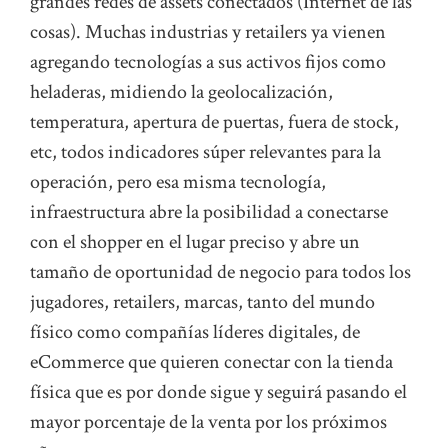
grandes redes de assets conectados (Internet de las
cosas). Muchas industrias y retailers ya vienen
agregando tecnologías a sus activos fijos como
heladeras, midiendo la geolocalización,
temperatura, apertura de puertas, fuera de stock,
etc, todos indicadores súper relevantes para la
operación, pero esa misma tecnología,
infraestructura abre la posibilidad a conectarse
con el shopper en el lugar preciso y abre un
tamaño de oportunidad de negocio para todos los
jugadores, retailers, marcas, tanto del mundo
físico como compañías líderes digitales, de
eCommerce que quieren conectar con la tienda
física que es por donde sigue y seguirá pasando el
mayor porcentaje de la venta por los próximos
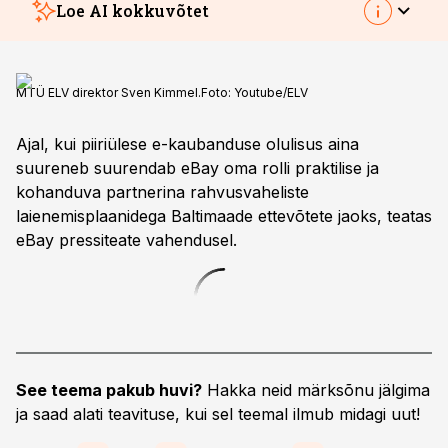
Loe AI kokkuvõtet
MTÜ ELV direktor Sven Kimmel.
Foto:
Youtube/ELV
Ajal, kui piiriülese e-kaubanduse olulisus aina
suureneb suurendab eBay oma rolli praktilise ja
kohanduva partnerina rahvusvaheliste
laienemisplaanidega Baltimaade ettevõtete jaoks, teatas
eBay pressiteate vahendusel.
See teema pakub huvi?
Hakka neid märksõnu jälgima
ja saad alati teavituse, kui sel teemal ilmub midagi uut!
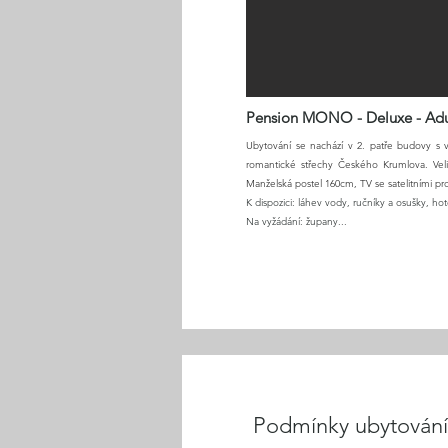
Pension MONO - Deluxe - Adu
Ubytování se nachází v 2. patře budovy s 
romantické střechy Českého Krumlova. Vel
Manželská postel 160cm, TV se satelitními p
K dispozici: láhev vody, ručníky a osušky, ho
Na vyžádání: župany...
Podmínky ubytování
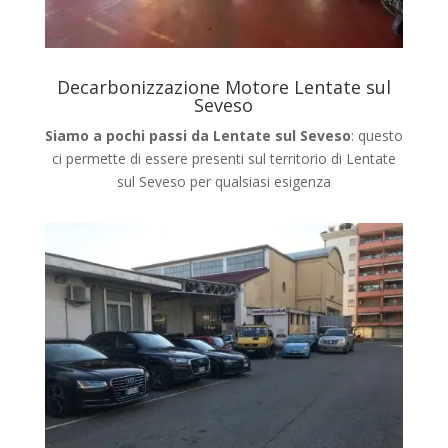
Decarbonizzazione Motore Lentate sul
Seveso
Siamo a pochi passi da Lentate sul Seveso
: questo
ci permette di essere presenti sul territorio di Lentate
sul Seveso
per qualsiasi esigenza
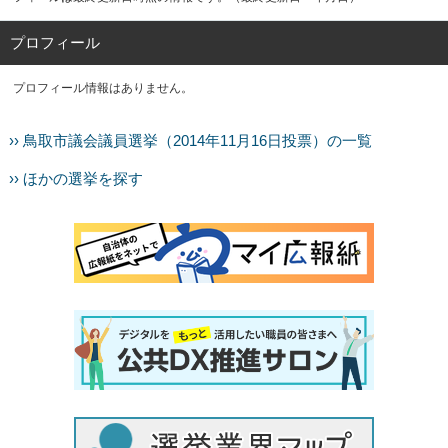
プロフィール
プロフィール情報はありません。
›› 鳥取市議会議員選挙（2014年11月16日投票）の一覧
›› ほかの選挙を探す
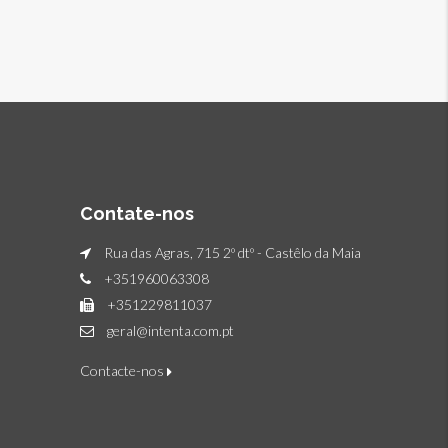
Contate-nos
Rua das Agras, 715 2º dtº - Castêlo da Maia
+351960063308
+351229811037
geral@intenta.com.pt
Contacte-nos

..............................

■ INSTRUCTIONS FOR THE TASK
Search the listing for the word "eBay", and copy every line in which it is found.

■ WRITTEN ANSWER
suureneb suurendab eBay oma rolli praktilise ja
eBay pressiteate vahendusel.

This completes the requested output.